伯太川流域でキビシロタンポポの分布調査をしていたところ、奇妙な黄花在来種に出会いました。
伯太町赤屋から鳥取県との県境方向へ伯太川支流の一つを遡った伯太町下小竹(おだけ)の旧小竹小学校廃校です。

昨年のフィールド調査でキビシロタンポポ(Taraxacum hideoi)らしい個体を見つけたのですが、花をつけているのが一個体しか無く、シロバナかキビシロか判定に迷ったので今年改めて調査に来ました。
昨年調査したあたりに沢山の白花タンポポが咲いていて、花の色や形、種子などからやはりここのタンポポはキビシロタンポポと確認できました。
調査していると廃校跡へ向かう坂道の下にキビシロタンポポに混じって大型の黄色いタンポポがありました。

雑種のロクアイタンポポかと思ったのですが、総苞外片は内辺の3/2以上で細長く披針形、先端には大型の角状突起があります。ケンサキタンポポかトウカイタンポポの特徴です。

花粉の大きさが均一だ
タンポポ調査事務局へ送る為に頭花を持ち帰って花粉を調べてみると、驚いた事に大きさが均一です。だとすると2倍体なのでトウカイタンポポの可能性があります。

(花粉の大きさは均一、有性生殖をする2倍体の特徴です)

葉の形も線状披針形で切れ込みが浅く、これもトウカイタンポポの特徴です。

60年前にも2倍体が採集されていた
「日本産タンポポ属の2倍体と倍数体の分布」という1976年の論文で森田竜義先生は、1957年?に島根県赤屋からT.ceratolepis(ケンサキタンポポ:ブログ主註)として採集された京都大学の腊葉標本から花粉を取り出して調べたところ、大きさが均一で2倍体だったとしています。
これについて森田先生は「むしろT.longeappendiculatum(トウカイタンポポ:ブログ主註)と関係の深いものであろう」と考察されています。
今回の場所と赤屋はかなり近くです。上の論文の2倍体と今回見つけたタンポポは関係があるのかもしれません。
しかしトウカイタンポポは本来山陰地方には自生していません。例外的に米子城跡公園という限定した地域に見られるだけです。今回の場所とは県境の山岳地帯を挟んで直線距離で10km以上あり、自然に種が飛んでくることは考えられません。
また、有性生殖をする2倍体のタンポポは自家受粉で種を作れないので、周辺に一定数以上の個体が自生していないと繁殖する事が不可能です。
廃校周辺を丹念に探しましたが、クシバタンポポ1株と外来種、キビシロタンポポしか見つけられませんでした。この1個体しか無いのに自生している事自体不思議な話です。
今後またこの周辺を調査してみる必要がありそうです。
※その後、改めて現地を調査した結果、廃校周辺に20株近く自生している事が確認できました。

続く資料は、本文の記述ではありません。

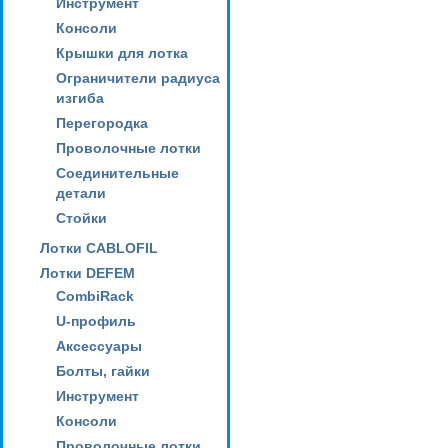
Инструмент
Консоли
Крышки для лотка
Ограничители радиуса
изгиба
Перегородка
Проволочные лотки
Соединительные
детали
Стойки
Лотки CABLOFIL
Лотки DEFEM
CombiRack
U-профиль
Аксессуары
Болты, гайки
Инструмент
Консоли
Проволочные лотки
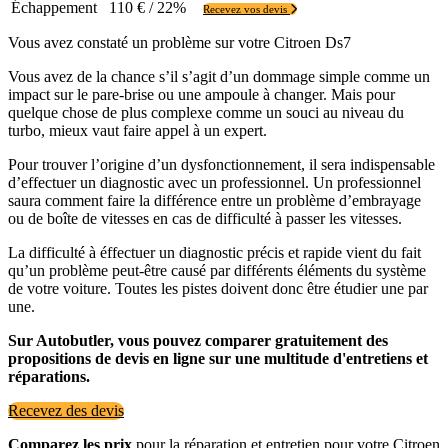
Échappement
110 € / 22%
Recevez vos devis
Vous avez constaté un problème sur votre Citroen Ds7
Vous avez de la chance s’il s’agit d’un dommage simple comme un
impact sur le pare-brise ou une ampoule à changer. Mais pour
quelque chose de plus complexe comme un souci au niveau du
turbo, mieux vaut faire appel à un expert.
Pour trouver l’origine d’un dysfonctionnement, il sera indispensable
d’effectuer un diagnostic avec un professionnel. Un professionnel
saura comment faire la différence entre un problème d’embrayage
ou de boîte de vitesses en cas de difficulté à passer les vitesses.
La difficulté à éffectuer un diagnostic précis et rapide vient du fait
qu’un problème peut-être causé par différents éléments du système
de votre voiture. Toutes les pistes doivent donc être étudier une par
une.
Sur Autobutler, vous pouvez comparer gratuitement des
propositions de devis en ligne sur une multitude d'entretiens et
réparations.
Recevez des devis
Comparez les prix
pour la réparation et entretien pour votre Citroen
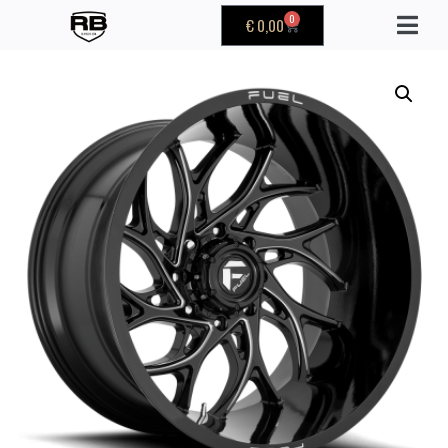
0
€
0,00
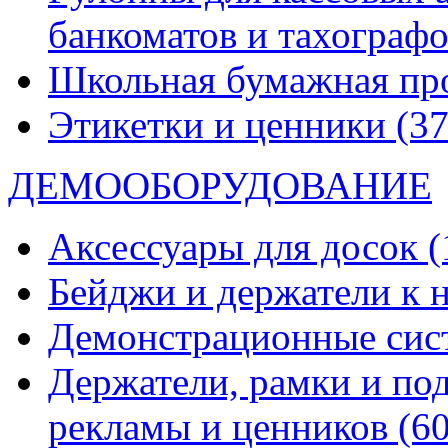
банкоматов и тахограф
Школьная бумажная пр
Этикетки и ценники
(37
ДЕМООБОРУДОВАНИЕ
Аксессуары для досок
(
Бейджи и держатели к
Демонстрационные си
Держатели, рамки и по
рекламы и ценников
(60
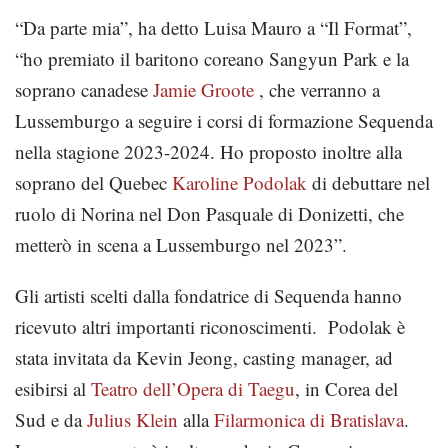
“Da parte mia”, ha detto Luisa Mauro a “Il Format”,
“ho premiato il baritono coreano Sangyun Park e la
soprano canadese
Jamie Groote
, che verranno a
Lussemburgo a seguire i corsi di formazione Sequenda
nella stagione 2023-2024. Ho proposto inoltre alla
soprano del Quebec
Karoline Podolak
di debuttare nel
ruolo di Norina nel Don Pasquale di Donizetti, che
metterò in scena a Lussemburgo nel 2023”.
Gli artisti scelti dalla fondatrice di Sequenda hanno
ricevuto altri importanti riconoscimenti. Podolak è
stata invitata da Kevin Jeong, casting manager, ad
esibirsi al
Teatro dell’Opera di Taegu
, in Corea del
Sud e da
Julius Klein
alla
Filarmonica di Bratislava
.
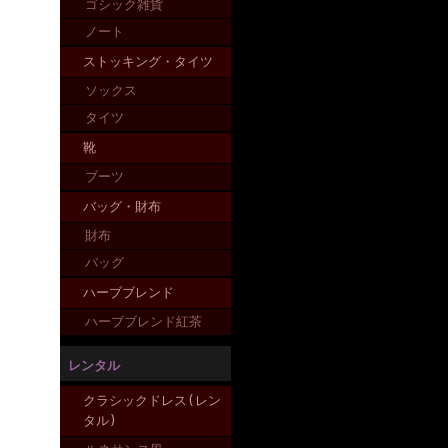
ゴシック雑貨
ノート
ストッキング・タイツ
ソックス
タイツ
靴
ブーツ
バッグ・財布
財布
バッグ
ハーブブレンド
ハーブブレンド紅茶
レンタル
クラシックドレス(レン
タル)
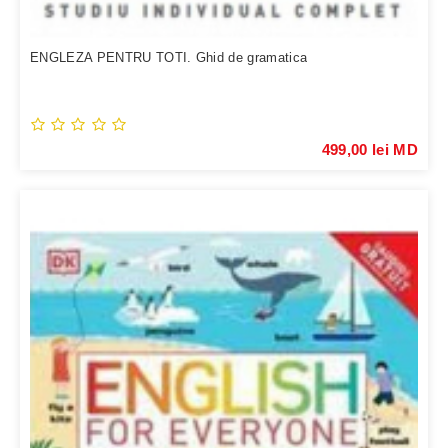
ENGLEZA PENTRU TOTI. Ghid de gramatica
499,00 lei MD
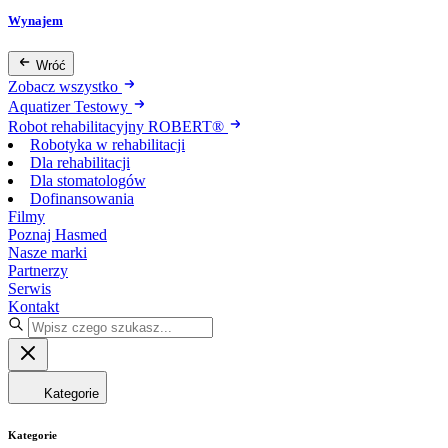
Wynajem
Wróć
Zobacz wszystko
Aquatizer Testowy
Robot rehabilitacyjny ROBERT®
Robotyka w rehabilitacji
Dla rehabilitacji
Dla stomatologów
Dofinansowania
Filmy
Poznaj Hasmed
Nasze marki
Partnerzy
Serwis
Kontakt
Kategorie
Kategorie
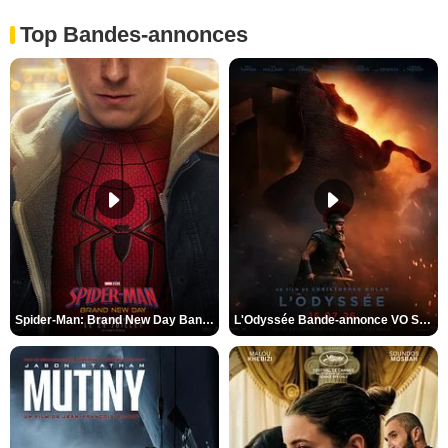
Top Bandes-annonces
Spider-Man: Brand New Day Bande-annonce VO STFR
L'Odyssée Bande-annonce VO STFR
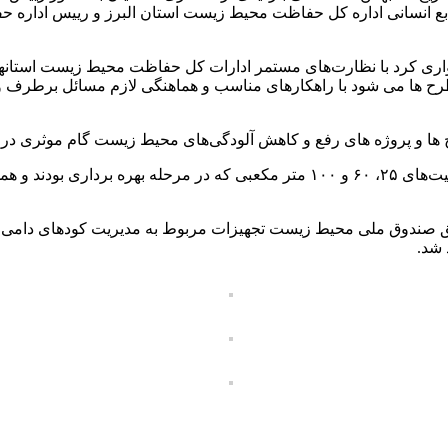
ابع انسانی اداره کل حفاظت محیط زیست استان البرز و رییس ادار
واری کرد با نظارت‌های مستمر ادارات کل حفاظت محیط زیست استانه
نه طرح ها می شود با راهکارهای مناسب و هماهنگی لازم مسائل برطرف
ا و پروژه های رفع و کاهش آلودگی‌های محیط زیست گام موثری در
در ادامه از ۳ واحد تصفیه خانه های پساب شیردوشی دامداری با ظرفیت‌های ۲۵، ۶۰ و ۰۰
ریق صندوق ملی محیط زیست تجهیزات مربوط به مدیریت کودهای دامی 
 شد.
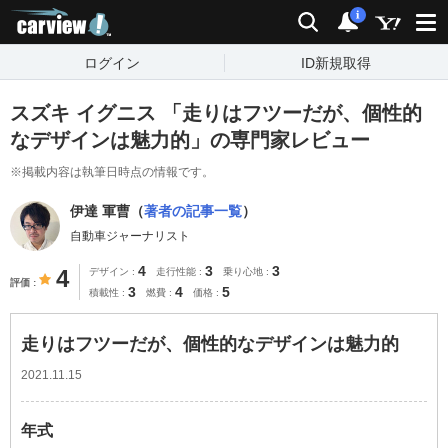
carview!
検索
通知
i
ログイン
ID新規取得
スズキ イグニス 「走りはフツーだが、個性的
なデザインは魅力的」の専門家レビュー
※掲載内容は執筆日時点の情報です。
伊達 軍曹（
著者の記事一覧
）
自動車ジャーナリスト
4
3
3
4
デザイン
走行性能
乗り心地
評価
3
4
5
積載性
燃費
価格
走りはフツーだが、個性的なデザインは魅力的
2021.11.15
年式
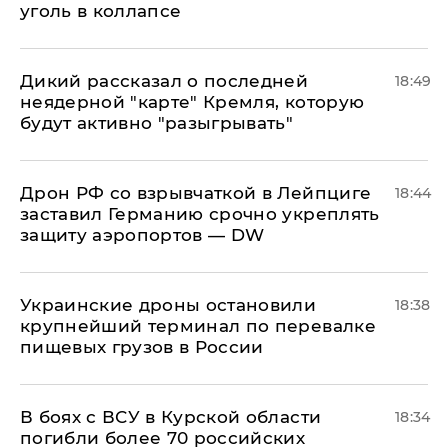
уголь в коллапсе
Дикий рассказал о последней
18:49
неядерной "карте" Кремля, которую
будут активно "разыгрывать"
​Дрон РФ со взрывчаткой в Лейпциге
18:44
заставил Германию срочно укреплять
защиту аэропортов — DW
Украинские дроны остановили
18:38
крупнейший терминал по перевалке
пищевых грузов в России
В боях с ВСУ в Курской области
18:34
погибли более 70 российских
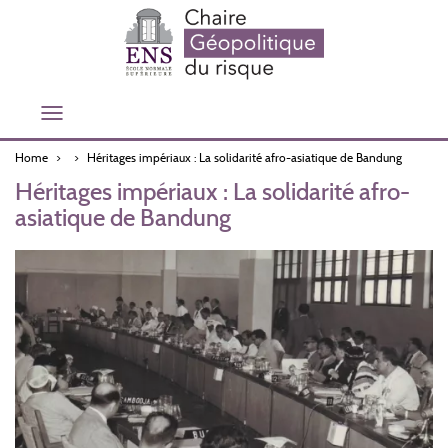
Skip
to
main
content
Toggle
navigation
Home
Héritages impériaux : La solidarité afro-asiatique de Bandung
Héritages impériaux : La solidarité afro-
asiatique de Bandung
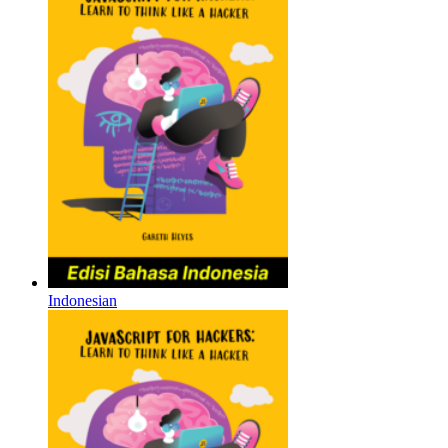
Indonesian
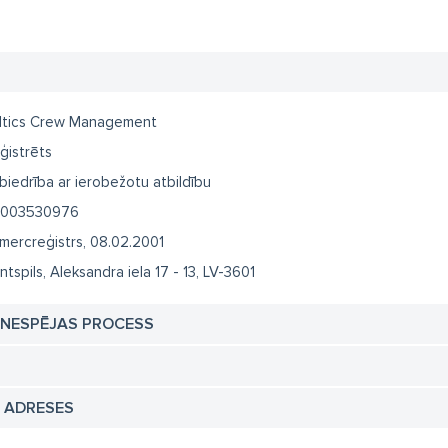
ltics Crew Management
ģistrēts
biedrība ar ierobežotu atbildību
003530976
mercreģistrs, 08.02.2001
ntspils, Aleksandra iela 17 - 13, LV-3601
TNESPĒJAS PROCESS
N ADRESES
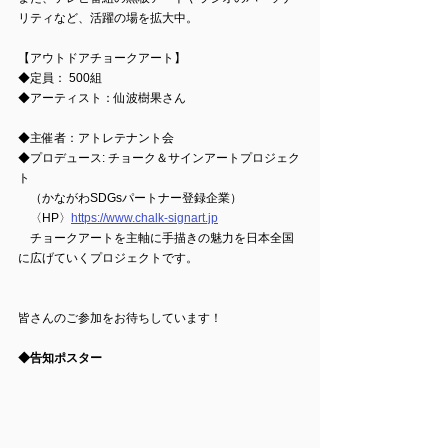
リティなど、活躍の場を拡大中。
【アウトドアチョークアート】
◆定員： 500組
◆アーティスト：仙波樹果さん
◆主催者：アトレテナント会
◆プロデュース: チョーク＆サインアートプロジェク
ト
　（かながわSDGsパートナー登録企業）
　〈HP〉
https://www.chalk-signart.jp
　チョークアートを主軸に手描きの魅力を日本全国
に広げていくプロジェクトです。
皆さんのご参加をお待ちしています！
◆告知ポスター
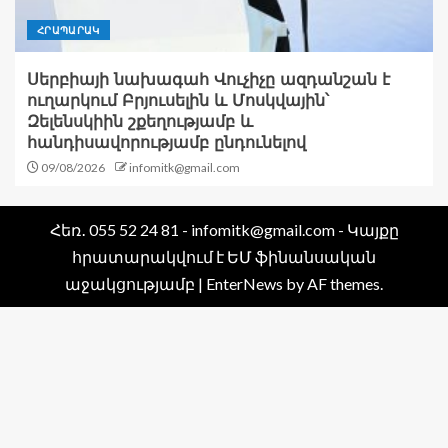
ՀՐԱՊԱՐԱԿ
Սերբիայի նախագահ Վուչիչը ազդանշան է
ուղարկում Բրյուսելին և Մոսկվային՝
Զելենսկիին շքեղությամբ և
հանդիսավորությամբ ընդունելով
09/08/2026
infomitk@gmail.com
Հեռ․ 055 52 24 81 - infomitk@gmail.com - Կայքը
հրատարակվում է ԵՄ ֆինանսական
աջակցությամբ
|
EnterNews
by AF themes.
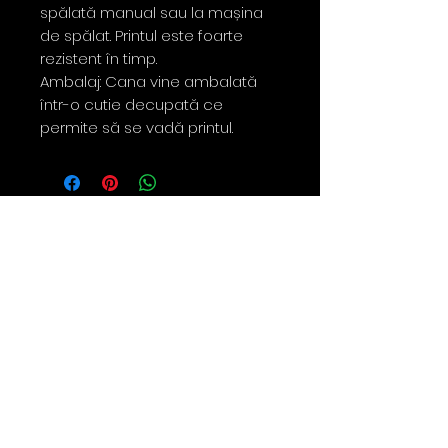
spălată manual sau la mașina
de spălat. Printul este foarte
rezistent în timp.
Ambalaj: Cana vine ambalată
într-o cutie decupată ce
permite să se vadă printul.
Contact
0763 786 005
policies
Privacy Policy
Returns & Refunds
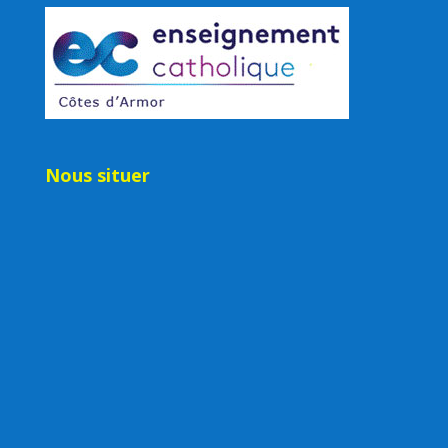
Nous situer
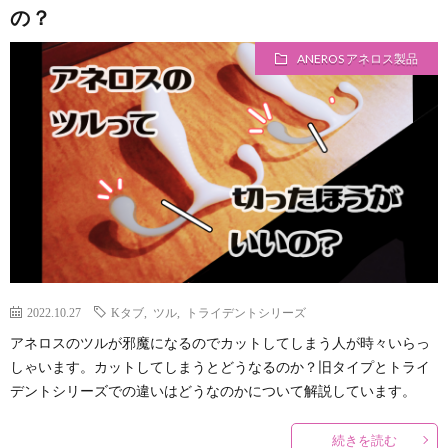
の？
ト
ス
ANEROS アネロス製品
広
イ
告
キ
に
つ
2022.10.27
Kタブ
,
ツル
,
トライデントシリーズ
い
アネロスのツルが邪魔になるのでカットしてしまう人が時々いらっ
しゃいます。カットしてしまうとどうなるのか？旧タイプとトライ
て
デントシリーズでの違いはどうなのかについて解説しています。
続きを読む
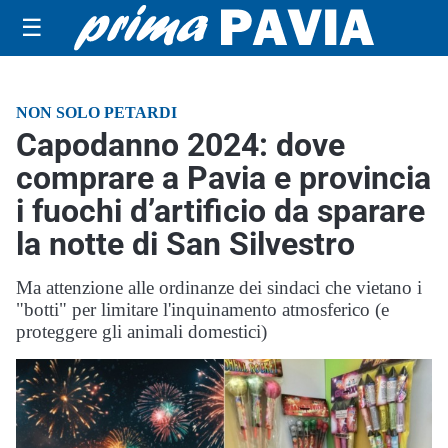
☰
NON SOLO PETARDI
Capodanno 2024: dove
comprare a Pavia e provincia
i fuochi d’artificio da sparare
la notte di San Silvestro
Ma attenzione alle ordinanze dei sindaci che vietano i
"botti" per limitare l'inquinamento atmosferico (e
proteggere gli animali domestici)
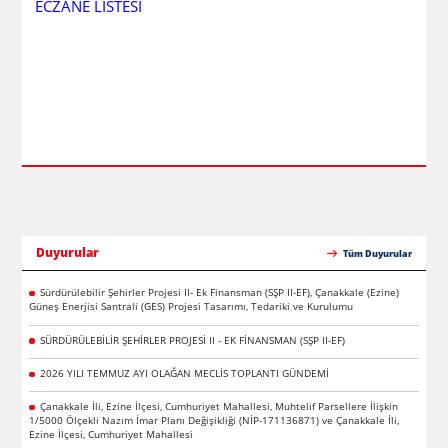
ECZANE LİSTESİ
Duyurular
Tüm Duyurular
Sürdürülebilir Şehirler Projesi II- Ek Finansman (SŞP II-EF), Çanakkale (Ezine)
Güneş Enerjisi Santrali (GES) Projesi Tasarımı, Tedariki ve Kurulumu
SÜRDÜRÜLEBİLİR ŞEHİRLER PROJESİ II - EK FİNANSMAN (SŞP II-EF)
2026 YILI TEMMUZ AYI OLAĞAN MECLİS TOPLANTI GÜNDEMİ
Çanakkale İli, Ezine İlçesi, Cumhuriyet Mahallesi, Muhtelif Parsellere İlişkin
1/5000 Ölçekli Nazım İmar Planı Değişikliği (NİP-171136871) ve Çanakkale İli,
Ezine İlçesi, Cumhuriyet Mahallesi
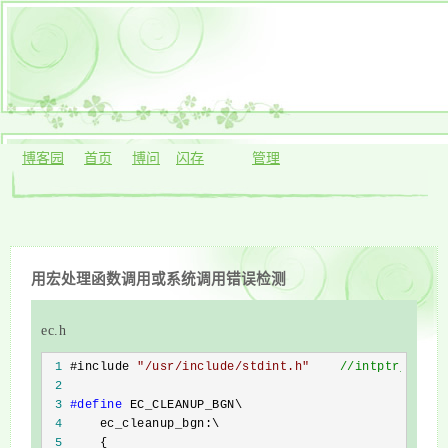
博客园
首页
博问
闪存
管理
用宏处理函数调用或系统调用错误检测
ec.h
 1
 #include 
"
/usr/include/stdint.h
"
//
intptr_t的声
 2
 3
#define
 4
 5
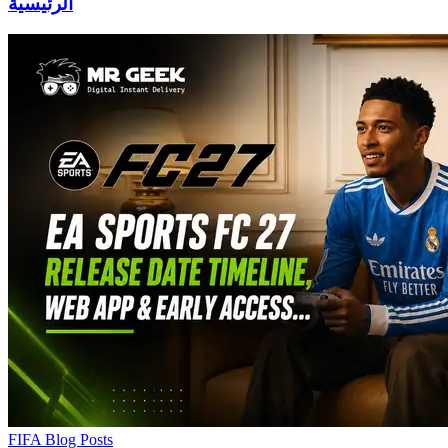
الرئيسية
FIFA Blog Posts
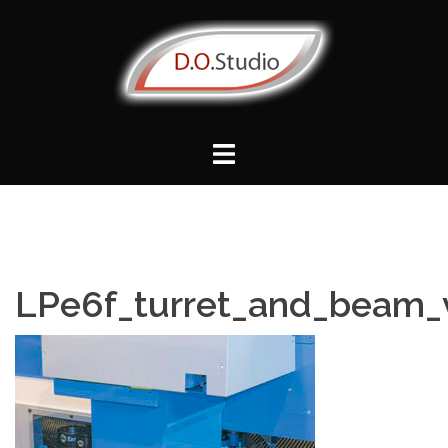
Vai
al
contenuto
LPe6f_turret_and_beam_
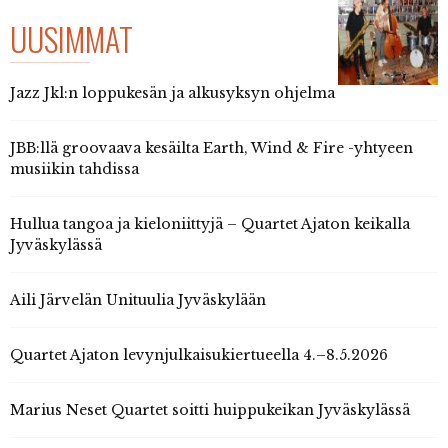
UUSIMMAT
Jazz Jkl:n loppukesän ja alkusyksyn ohjelma
JBB:llä groovaava kesäilta Earth, Wind & Fire -yhtyeen
musiikin tahdissa
Hullua tangoa ja kieloniittyjä – Quartet Ajaton keikalla
Jyväskylässä
Aili Järvelän Unituulia Jyväskylään
Quartet Ajaton levynjulkaisukiertueella 4.–8.5.2026
Marius Neset Quartet soitti huippukeikan Jyväskylässä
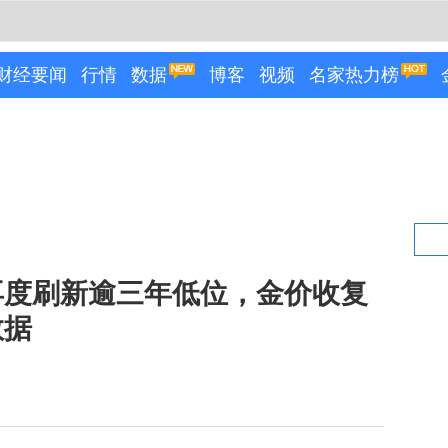
财经要闻
行情
数据
博客
视频
名家热力榜
再度刷新逾三年低位，金价收复
数据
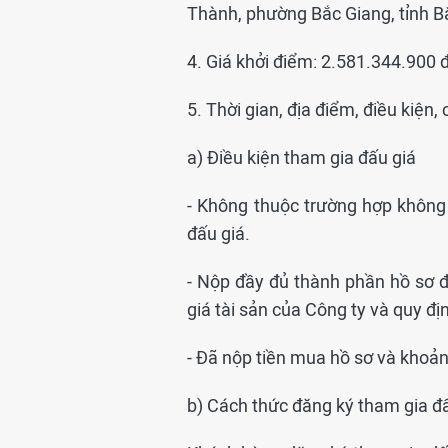
Thành, phường Bắc Giang, tỉnh B
4. Giá khởi điểm: 2.581.344.900 
5. Thời gian, địa điểm, điều kiện
a) Điều kiện tham gia đấu giá
- Không thuộc trường hợp không
đấu giá.
- Nộp đầy đủ thành phần hồ sơ đ
giá tài sản của Công ty và quy đị
- Đã nộp tiền mua hồ sơ và khoản 
b) Cách thức đăng ký tham gia đ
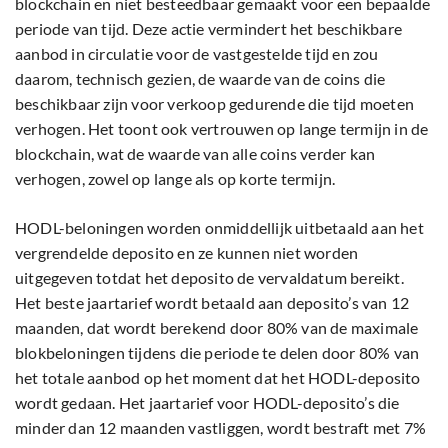
blockchain en niet besteedbaar gemaakt voor een bepaalde
periode van tijd. Deze actie vermindert het beschikbare
aanbod in circulatie voor de vastgestelde tijd en zou
daarom, technisch gezien, de waarde van de coins die
beschikbaar zijn voor verkoop gedurende die tijd moeten
verhogen. Het toont ook vertrouwen op lange termijn in de
blockchain, wat de waarde van alle coins verder kan
verhogen, zowel op lange als op korte termijn.
HODL-beloningen worden onmiddellijk uitbetaald aan het
vergrendelde deposito en ze kunnen niet worden
uitgegeven totdat het deposito de vervaldatum bereikt.
Het beste jaartarief wordt betaald aan deposito’s van 12
maanden, dat wordt berekend door 80% van de maximale
blokbeloningen tijdens die periode te delen door 80% van
het totale aanbod op het moment dat het HODL-deposito
wordt gedaan. Het jaartarief voor HODL-deposito’s die
minder dan 12 maanden vastliggen, wordt bestraft met 7%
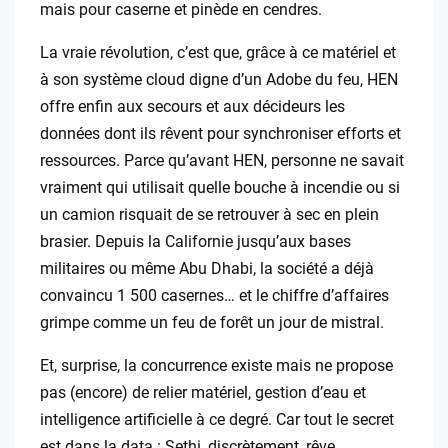
mais pour caserne et pinède en cendres.
La vraie révolution, c’est que, grâce à ce matériel et
à son système cloud digne d’un Adobe du feu, HEN
offre enfin aux secours et aux décideurs les
données dont ils rêvent pour synchroniser efforts et
ressources. Parce qu’avant HEN, personne ne savait
vraiment qui utilisait quelle bouche à incendie ou si
un camion risquait de se retrouver à sec en plein
brasier. Depuis la Californie jusqu’aux bases
militaires ou même Abu Dhabi, la société a déjà
convaincu 1 500 casernes… et le chiffre d’affaires
grimpe comme un feu de forêt un jour de mistral.
Et, surprise, la concurrence existe mais ne propose
pas (encore) de relier matériel, gestion d’eau et
intelligence artificielle à ce degré. Car tout le secret
est dans la data : Sethi, discrètement, rêve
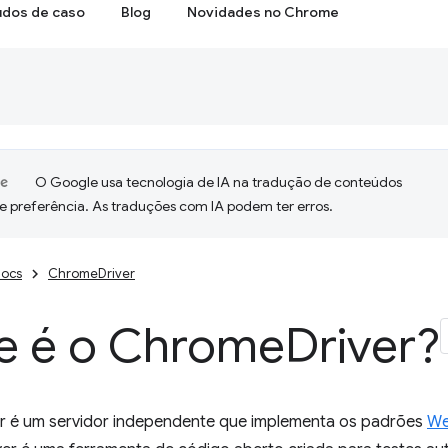
udos de caso
Blog
Novidades no Chrome
O Google usa tecnologia de IA na tradução de conteúdos
e preferência. As traduções com IA podem ter erros.
ocs
ChromeDriver
e é o Chrome
Driver?
 é um servidor independente que implementa os padrões
We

これだけの個体数が固まって咲いていれば継続的に種子を作って集団を維持していくことは可能だったと思われます。

(2倍体タンポポは自家受粉できないため、他の花から受粉できないとこのように種が成熟できず、シイナとなります。)

(他の個体の花粉を受粉してちゃんと種子のできているものもありました。)
2倍体の「ケンサキタンポポ」が採集された頃、この地域は赤屋村に属していたことがわかりました。そのタンポポはここと同じ集団のトウカイタンポポで、その頃から世代交替をしながら集団を維持していたのかもしれません。